Çünkü alınacak her puan tehlike bölgesinden biraz daha uzaklaşmak anlamına geliyor…
Yine güçlü bir rakibe karşı oynadık. Gol yemeden ve iki farklı net bir skorla kazandık. Skor net ancak oyun için aynı şeyi söylemek mümkün değil.
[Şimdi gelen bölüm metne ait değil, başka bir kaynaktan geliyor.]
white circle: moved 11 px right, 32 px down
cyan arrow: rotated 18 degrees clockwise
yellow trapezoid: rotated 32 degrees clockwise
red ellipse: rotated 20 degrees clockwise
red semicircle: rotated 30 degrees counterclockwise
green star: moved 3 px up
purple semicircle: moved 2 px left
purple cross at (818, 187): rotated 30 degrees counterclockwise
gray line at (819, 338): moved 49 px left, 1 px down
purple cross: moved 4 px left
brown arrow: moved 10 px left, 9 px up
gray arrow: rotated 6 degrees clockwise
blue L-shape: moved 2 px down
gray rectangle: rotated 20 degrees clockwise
Final paslarında yapılan acemice hatalar, pozisyon üretmekte ki yetersizlik, son vuruşlarda ki başarısızlığı göz önüne alırsak ‘oyunun hakkı bu skor değildi’ de denebilir.
Kazandık ancak erken gol bulmamıza rağmen rahat bir maç izlediğimiz söylenemez.
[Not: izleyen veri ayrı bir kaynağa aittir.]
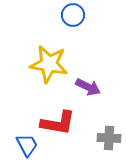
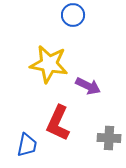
purple arrow: moved 1 px up
red L-shape: rotated 105 degrees clockwise
blue trapezoid: rotated 40 degrees clockwise
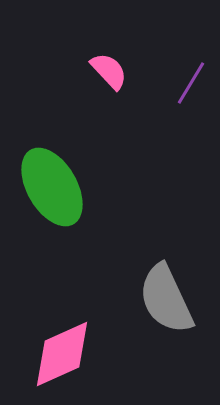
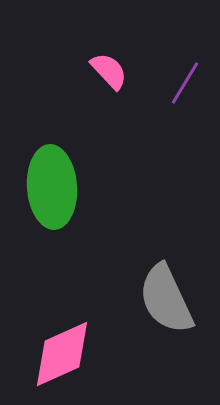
purple line: moved 6 px left
green ellipse: rotated 26 degrees clockwise
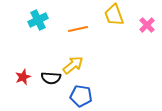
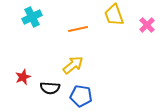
cyan cross: moved 6 px left, 3 px up
black semicircle: moved 1 px left, 10 px down
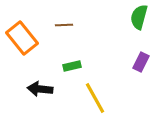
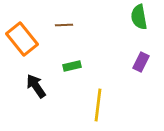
green semicircle: rotated 25 degrees counterclockwise
orange rectangle: moved 1 px down
black arrow: moved 4 px left, 3 px up; rotated 50 degrees clockwise
yellow line: moved 3 px right, 7 px down; rotated 36 degrees clockwise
Klasik deplasman takımı hüviyetinde ki Kayseri takımı, yediği golden sonra oyunda dengeyi sağladı. Ve kalemizde tehlikeler yarattı. Çünkü skor avantajını arkamıza alarak rakip üzerinde yeterince baskı kuramadık.
Çünkü anlaşılabilir bir oyun planımız yoktu.
Kazanma odaklıydık hepsi o…
Tartışmasız ‘maçın adamı’ duran topların usta ismi; Zeki Yavru’ydu. Bir gol bir asistle maçı tamamladı. Başka bir deyimle; maça damgasını vurdu…
Fenerbahçe maçında bir farklı galibiyetlerin, her takım için risk taşıdığını bir kez daha test ettik. Rahatlatacak gol geciktikçe, bizlerinde sinir katsayımız yükseldi.
Elbette ki duran topların maç içinde ki önemi tartışılmaz ne var ki sonuca sadece duran toplarla gitmiş olmamız da düşündürücü!
‘Marc Bola izleyenleri büyüledi’ desek sanırım abartmış olmayız. Ercan Kara, son vuruşlarda kötüydü ama hemen her bölgede üst düzey mücadele sergiledi. Çok sayıda top çaldı. Rakibin oyun kurmasına izin vermedi.
Eksik bölgelerimiz ortada. Daha doğrusu bas bas bağırıyor. Düşme korkusu yaşamak istemiyorsak bu sese kulak verilmeli.
Umarım nokta ve hazır transferlerle eksikler giderilir.